To illustrate, a signed request might look like the following in practice, where the signature is computed over a normalized canonical string:

canonical = 'user_id=12345×tamp=1700000000'
signature = hmac.new(key, canonical.encode('utf-8'), hashlib.sha256).hexdigest()
# Example request: /api/action?user_id=12345&timestamp=1700000000&signature=... 

If the client sends a differently normalized user_id, the server-side verification will fail to match, exposing the normalization gap. Consistent normalization at ingestion, canonical construction, and comparison time is essential to maintain the integrity of Hmac-based schemes in Flask.

Hmac Signatures-Specific Remediation in Flask — concrete code fixes

Remediation centers on enforcing a single Unicode normalization form before any signing or verification operation, and using constant-time comparison to avoid timing leaks. Choose UTF-8 as the encoding and NFC or NFD as the canonical form, and apply it uniformly to all inputs that participate in the signature base string.

The following Flask example demonstrates a robust approach using the unicodedata module and hmac.compare_digest for safe verification:

import hmac
import hashlib
import unicodedata
from flask import Flask, request, abort

app = Flask(__name__)
SECRET_KEY = b'your-secure-secret'

def normalize_unicode(value: str) -> str:
    # Choose a canonical form, here NFC
    return unicodedata.normalize('NFC', value)

def compute_signature(data: str) -> str:
    return hmac.new(SECRET_KEY, data.encode('utf-8'), hashlib.sha256).hexdigest()

@app.route('/api/action')
def api_action():
    user_id = request.args.get('user_id', '')
    timestamp = request.args.get('timestamp', '')
    provided_sig = request.args.get('signature', '')

    normalized_user_id = normalize_unicode(user_id)
    normalized_timestamp = normalize_unicode(timestamp)

    canonical = f'user_id={normalized_user_id}×tamp={normalized_timestamp}'
    expected_sig = compute_signature(canonical)

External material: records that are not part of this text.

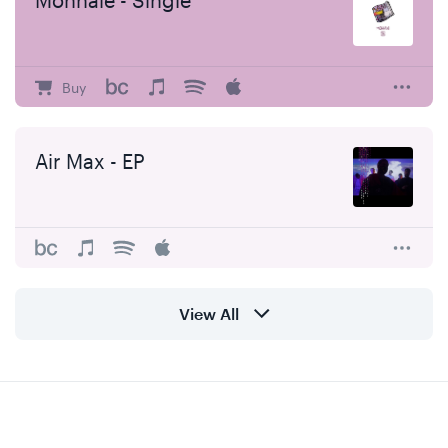
Monnaie - Single
Buy
Air Max - EP
View All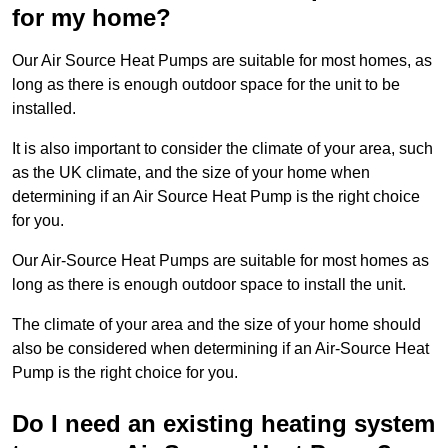
for my home?
Our Air Source Heat Pumps are suitable for most homes, as
long as there is enough outdoor space for the unit to be
installed.
It is also important to consider the climate of your area, such
as the UK climate, and the size of your home when
determining if an Air Source Heat Pump is the right choice
for you.
Our Air-Source Heat Pumps are suitable for most homes as
long as there is enough outdoor space to install the unit.
The climate of your area and the size of your home should
also be considered when determining if an Air-Source Heat
Pump is the right choice for you.
Do I need an existing heating system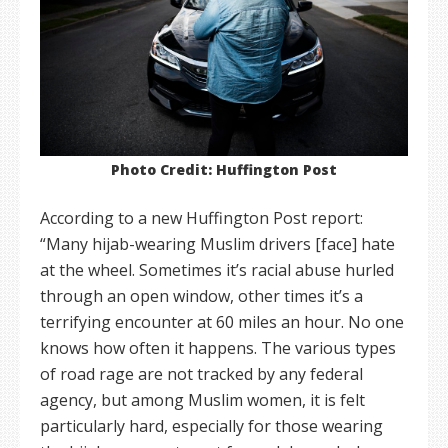
Photo Credit: Huffington Post
According to a new Huffington Post report:
“Many hijab-wearing Muslim drivers [face] hate
at the wheel. Sometimes it’s racial abuse hurled
through an open window, other times it’s a
terrifying encounter at 60 miles an hour. No one
knows how often it happens. The various types
of road rage are not tracked by any federal
agency, but among Muslim women, it is felt
particularly hard, especially for those wearing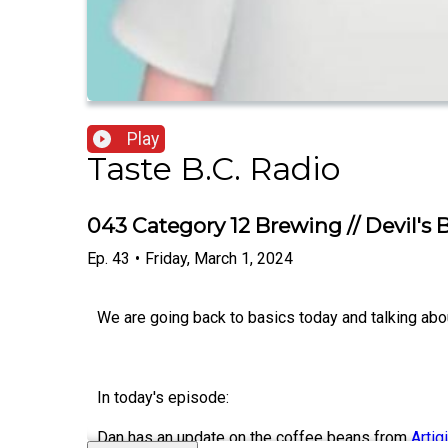
Play
Taste B.C. Radio
043 Category 12 Brewing // Devil's
Ep.
43
•
Friday, March 1, 2024
We are going back to basics today and talking ab
In today's episode:
Dan has an update on the coffee beans from
Artig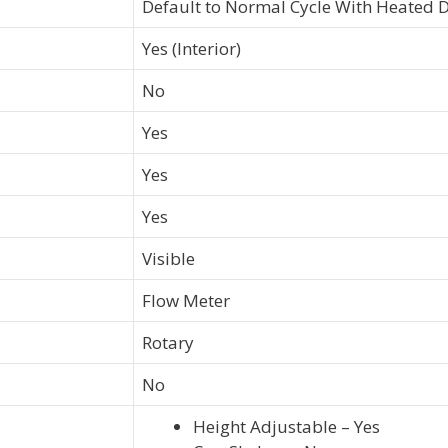
Default to Normal Cycle With Heated 
Yes (Interior)
No
Yes
Yes
Yes
Visible
Flow Meter
Rotary
No
Height Adjustable – Yes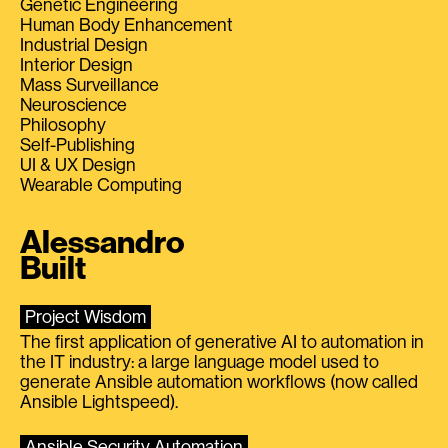
Genetic Engineering
Human Body Enhancement
Industrial Design
Interior Design
Mass Surveillance
Neuroscience
Philosophy
Self-Publishing
UI & UX Design
Wearable Computing
Alessandro
Built
Project Wisdom
The first application of generative AI to automation in
the IT industry: a large language model used to
generate Ansible automation workflows (now called
Ansible Lightspeed).
Ansible Security Automation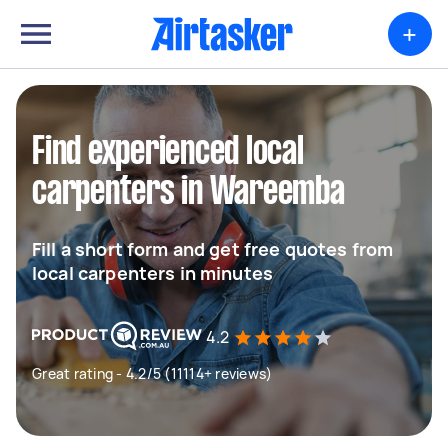
+
Find experienced local
carpenters in Wareemba
Fill a short form and get free quotes from
local carpenters in minutes
4.2
Great rating - 4.2/5 (11114+ reviews)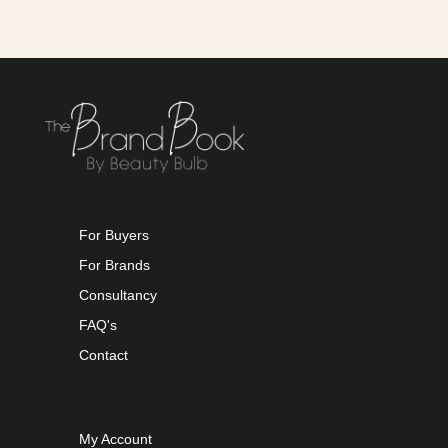
For Buyers
For Brands
Consultancy
FAQ's
Contact
My Account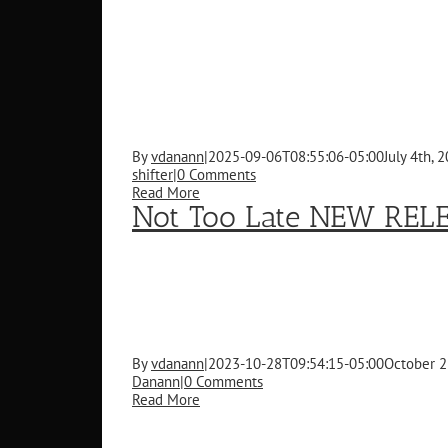
By
vdanann
|
2025-09-06T08:55:06-05:00
July 4th, 
shifter
|
0 Comments
Read More
Not Too Late NEW REL
By
vdanann
|
2023-10-28T09:54:15-05:00
October 2
Danann
|
0 Comments
Read More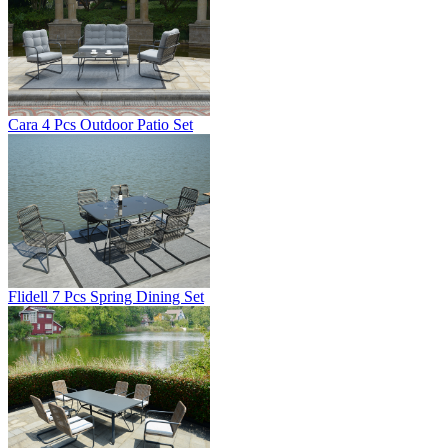
Cara 4 Pcs Outdoor Patio Set
Flidell 7 Pcs Spring Dining Set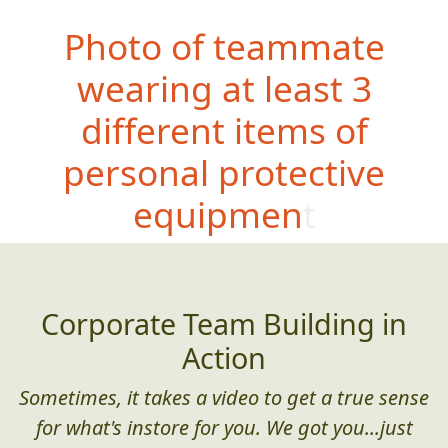
Photo of teammate
wearing at least 3
different items of
personal protective
equipment
Corporate Team Building in
Action
Sometimes, it takes a video to get a true sense
for what's instore for you. We got you...just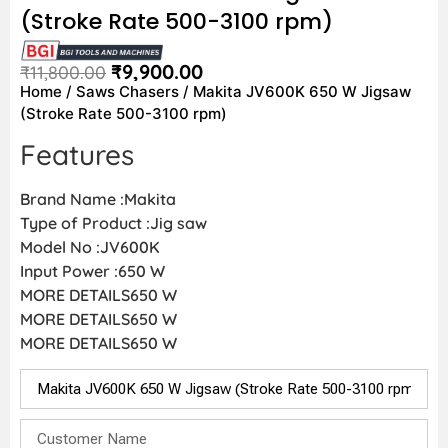
(Stroke Rate 500-3100 rpm)
₹
9,900.00
₹
11,800.00
Home
/
Saws Chasers
/ Makita JV600K 650 W Jigsaw
(Stroke Rate 500-3100 rpm)
Features
Brand Name :Makita
Type of Product :Jig saw
Model No :JV600K
Input Power :650 W
MORE DETAILS650 W
MORE DETAILS650 W
MORE DETAILS650 W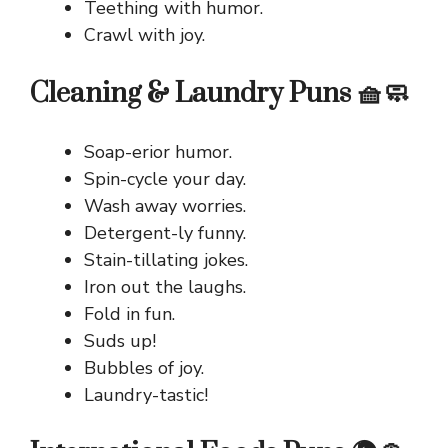
Teething with humor.
Crawl with joy.
Cleaning & Laundry Puns 🧺🧼
Soap-erior humor.
Spin-cycle your day.
Wash away worries.
Detergent-ly funny.
Stain-tillating jokes.
Iron out the laughs.
Fold in fun.
Suds up!
Bubbles of joy.
Laundry-tastic!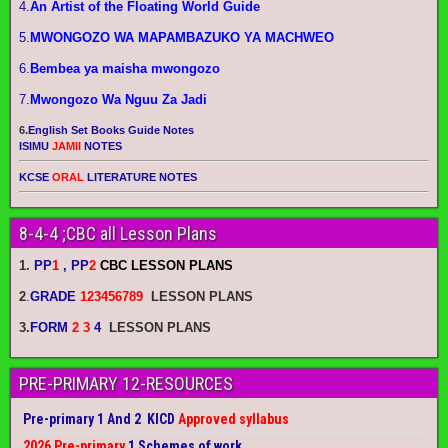
4.
An Artist of the Floating World Guide
5.
MWONGOZO WA MAPAMBAZUKO YA MACHWEO
6.
Bembea ya maisha mwongozo
7.
Mwongozo Wa Nguu Za Jadi
6.
English Set Books Guide Notes
ISIMU
JAMII
NOTES
KCSE
ORAL
LITERATURE NOTES
8-4-4 ;CBC all Lesson Plans
1.
PP
1
, PP
2
CBC LESSON PLANS
2
.
GRADE
123456789
LESSON PLANS
3.
FORM
2 3
4
LESSON PLANS
PRE-PRIMARY 12-RESOURCES
Pre-primary 1 And 2 KICD
Approved syllabus
2026 Pre-primary
1 Schemes of work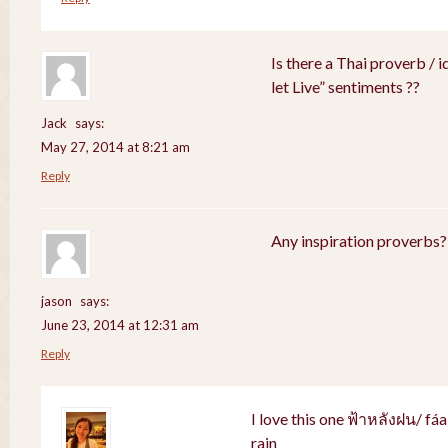
Is there a Thai proverb / 
let Live” sentiments ??
Jack
says:
May 27, 2014 at 8:21 am
Reply
Any inspiration proverbs?
jason
says:
June 23, 2014 at 12:31 am
Reply
I love this one ฟ้าหลังฝน/ fá
rain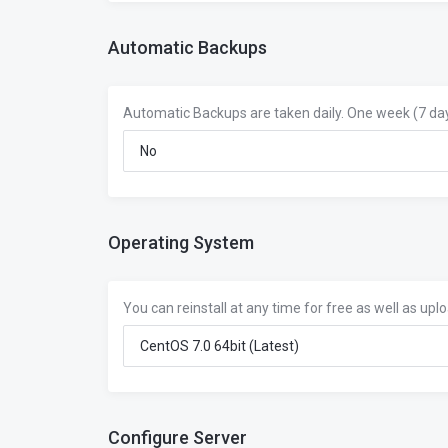
Automatic Backups
Automatic Backups are taken daily. One week (7 day
Operating System
You can reinstall at any time for free as well as upl
Configure Server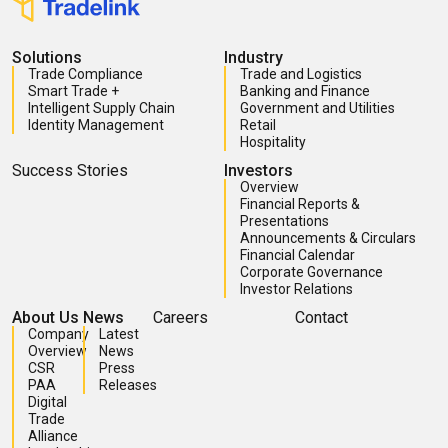
Solutions
Industry
Trade Compliance
Trade and Logistics
Smart Trade +
Banking and Finance
Intelligent Supply Chain
Government and Utilities
Identity Management
Retail
Hospitality
Success Stories
Investors
Overview
Financial Reports &
Presentations
Announcements & Circulars
Financial Calendar
Corporate Governance
Investor Relations
About Us
News
Careers
Contact
Company
Latest
Overview
News
CSR
Press
PAA
Releases
Digital
Trade
Alliance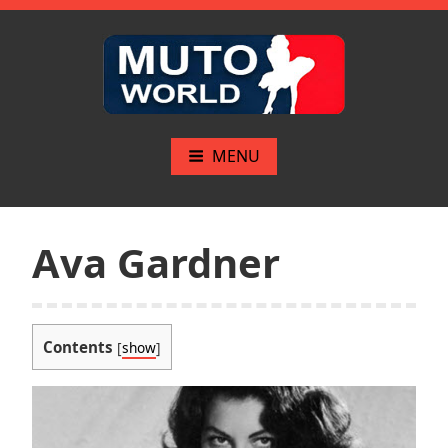
Skip
to
content
Mutoworld.com
The greatest pinups
MENU
Ava Gardner
Contents
[
show
]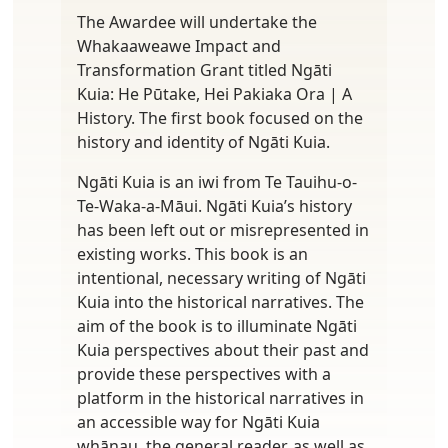
The Awardee will undertake the
Whakaaweawe Impact and
Transformation Grant titled Ngāti
Kuia: He Pūtake, Hei Pakiaka Ora | A
History. The first book focused on the
history and identity of Ngāti Kuia.
Ngāti Kuia is an iwi from Te Tauihu-o-
Te-Waka-a-Māui. Ngāti Kuia’s history
has been left out or misrepresented in
existing works. This book is an
intentional, necessary writing of Ngāti
Kuia into the historical narratives. The
aim of the book is to illuminate Ngāti
Kuia perspectives about their past and
provide these perspectives with a
platform in the historical narratives in
an accessible way for Ngāti Kuia
whānau, the general reader, as well as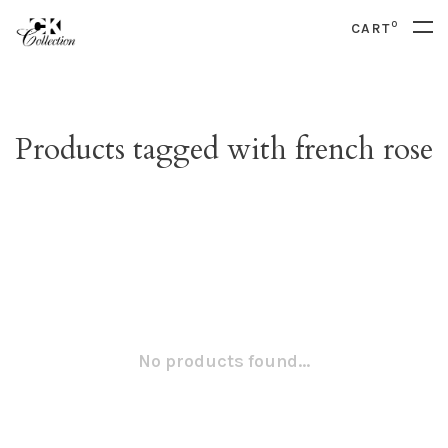
0
CART
Products tagged with french rose
No products found...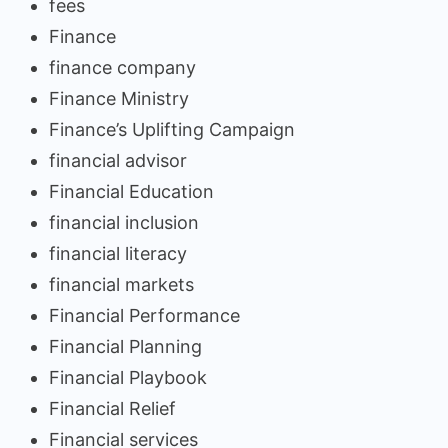
fees
Finance
finance company
Finance Ministry
Finance’s Uplifting Campaign
financial advisor
Financial Education
financial inclusion
financial literacy
financial markets
Financial Performance
Financial Planning
Financial Playbook
Financial Relief
Financial services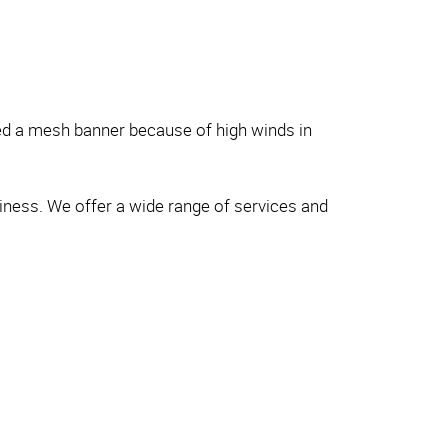
eed a mesh banner because of high winds in
siness. We offer a wide range of services and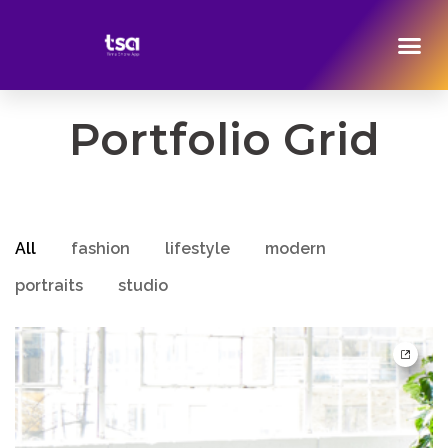
Portfolio Grid
All
fashion
lifestyle
modern
portraits
studio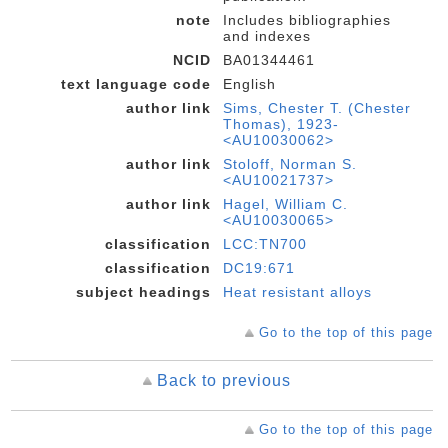
note
Includes bibliographies
and indexes
NCID
BA01344461
text language code
English
author link
Sims, Chester T. (Chester
Thomas), 1923-
<AU10030062>
author link
Stoloff, Norman S.
<AU10021737>
author link
Hagel, William C.
<AU10030065>
classification
LCC:TN700
classification
DC19:671
subject headings
Heat resistant alloys
Go to the top of this page
Back to previous
Go to the top of this page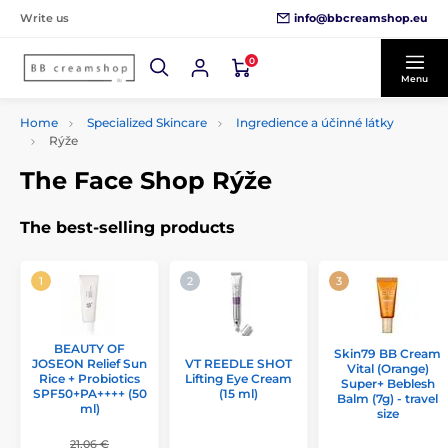
info@bbcreamshop.eu
Write us
0
Menu
Home
Specialized Skincare
Ingredience a účinné látky
Rýže
The Face Shop Rýže
The best-selling products
BEAUTY OF
Skin79 BB Cream
JOSEON Relief Sun
VT REEDLE SHOT
Vital (Orange)
Rice + Probiotics
Lifting Eye Cream
Super+ Beblesh
SPF50+PA++++ (50
(15 ml)
Balm (7g) - travel
ml)
size
21,06 €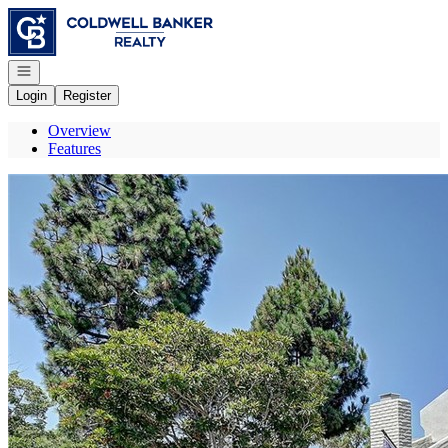
Go to: Homepage
Open navigation
Login
Register
Overview
Features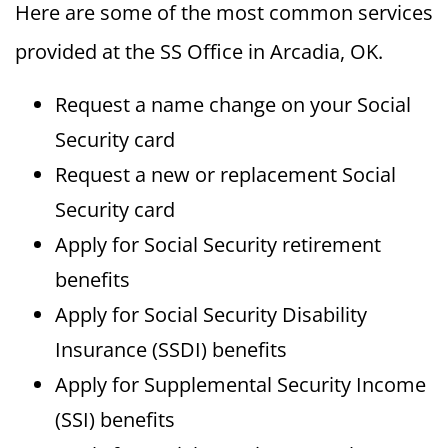
Here are some of the most common services
provided at the SS Office in Arcadia, OK.
Request a name change on your Social
Security card
Request a new or replacement Social
Security card
Apply for Social Security retirement
benefits
Apply for Social Security Disability
Insurance (SSDI) benefits
Apply for Supplemental Security Income
(SSI) benefits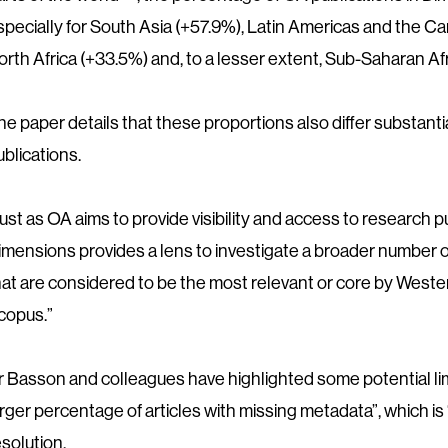
specially for South Asia (+57.9%), Latin Americas and the C
orth Africa (+33.5%) and, to a lesser extent, Sub-Saharan Afr
he paper details that these proportions also differ substant
ublications.
Just as OA aims to provide visibility and access to research 
imensions provides a lens to investigate a broader number o
hat are considered to be the most relevant or core by West
copus.”
r Basson and colleagues have highlighted some potential lim
arger percentage of articles with missing metadata”, which is “p
esolution.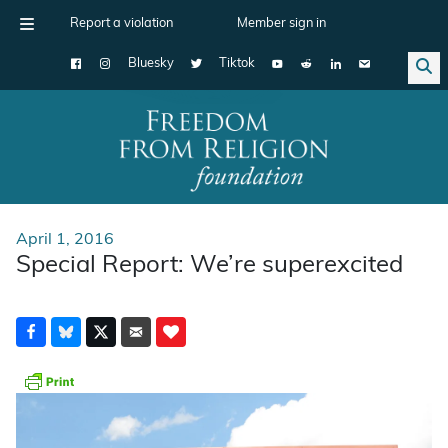
Report a violation
Member sign in
Bluesky
Tiktok
Main Navigation
April 1, 2016
Special Report: We’re superexcited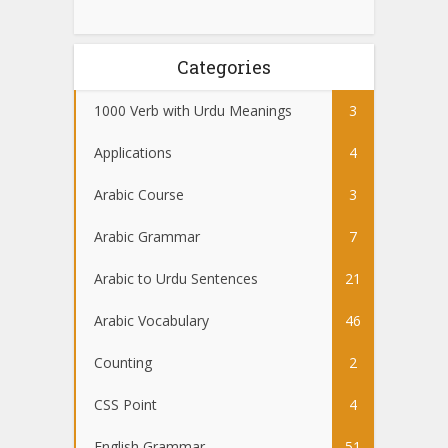
Categories
1000 Verb with Urdu Meanings
3
Applications
4
Arabic Course
3
Arabic Grammar
7
Arabic to Urdu Sentences
21
Arabic Vocabulary
46
Counting
2
CSS Point
4
English Grammar
51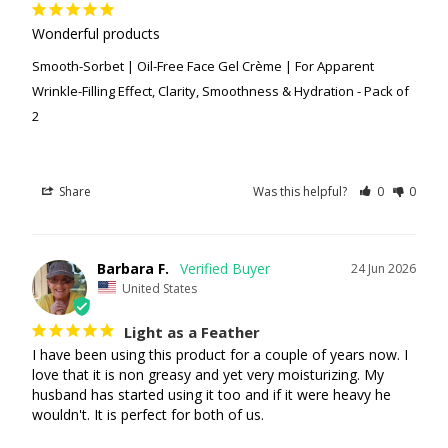
Wonderful products
Smooth-Sorbet | Oil-Free Face Gel Crème | For Apparent
Wrinkle-Filling Effect, Clarity, Smoothness & Hydration - Pack of
2
Share
Was this helpful?
0
0
Barbara F.
24 Jun 2026
United States
Light as a Feather
I have been using this product for a couple of years now. I 
love that it is non greasy and yet very moisturizing. My 
husband has started using it too and if it were heavy he 
wouldn't. It is perfect for both of us.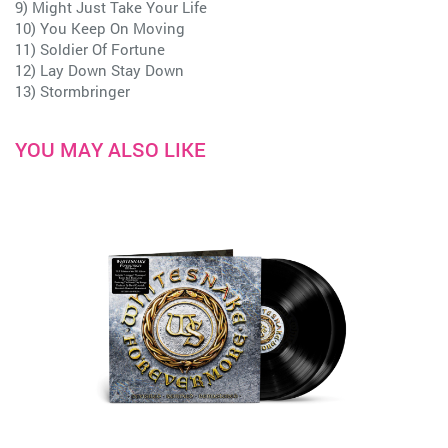
9) Might Just Take Your Life
10) You Keep On Moving
11) Soldier Of Fortune
12) Lay Down Stay Down
13) Stormbringer
YOU MAY ALSO LIKE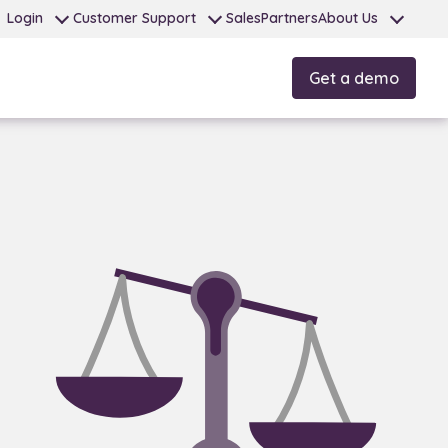
Login
Customer Support
Sales
Partners
About Us
Get a demo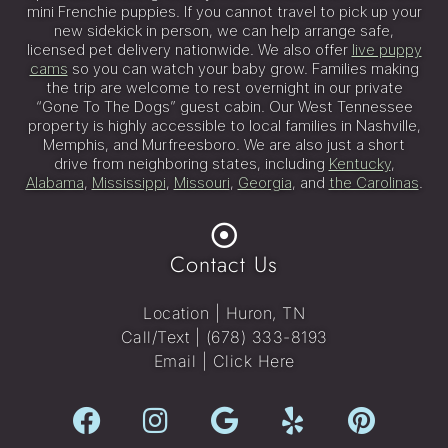
mini Frenchie puppies. If you cannot travel to pick up your
new sidekick in person, we can help arrange safe,
licensed pet delivery nationwide. We also offer
live puppy
cams
so you can watch your baby grow. Families making
the trip are welcome to rest overnight in our private
“Gone To The Dogs” guest cabin. Our West Tennessee
property is highly accessible to local families in Nashville,
Memphis, and Murfreesboro. We are also just a short
drive from neighboring states, including
Kentucky
,
Alabama
,
Mississippi
,
Missouri
,
Georgia
, and
the Carolinas
.
Contact Us
Location | Huron, TN
Call/Text |
(678) 333-8193
Email |
Click Here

    if not hmac.compare_digest(expected_sig, provided_sig):
        abort(401, 'invalid signature')

    # proceed with authorized logic
    return {'status': 'ok'}

When consuming signed payloads in JSON, apply normalization to each relevant string field before constructing the signature base string. If you rely on an OpenAPI specification, document the required normalization form explicitly for string parameters and bodies so that clients and servers remain aligned.

The CLI tool can be used to scan Flask endpoints and surface inconsistencies between documented parameter types and observed runtime behavior. By running middlebrick scan <url> you can quickly identify endpoints where signature validation logic may be sensitive to encoding variations. For ongoing protection, the Pro plan provides continuous monitoring and can alert you when scans detect deviations that suggest normalization or integrity issues.

In CI/CD workflows, the GitHub Action can enforce a minimum security score and fail builds if signature-related findings appear. This helps catch regressions introduced by changes in parameter handling or dependencies. Developers can also integrate the MCP Server into their AI coding assistants to surface normalization guidance during implementation, reducing the likelihood of inconsistent fixes.

Frequently Asked Questions

Why does Unicode normalization matter for Hmac signatures in Flask?
Different Unicode representations of the same logical string can produce different byte sequences. If signing and verification do not use a canonical normalization form, equal strings may produce mismatched signatures, enabling bypass or logic errors.
How can I verify that my Flask app handles normalization correctly?
Use the CLI to scan your endpoints and compare behavior for NFC versus NFD variants of signed parameters. Ensure both server-side signing and verification apply the same normalization function before any comparison.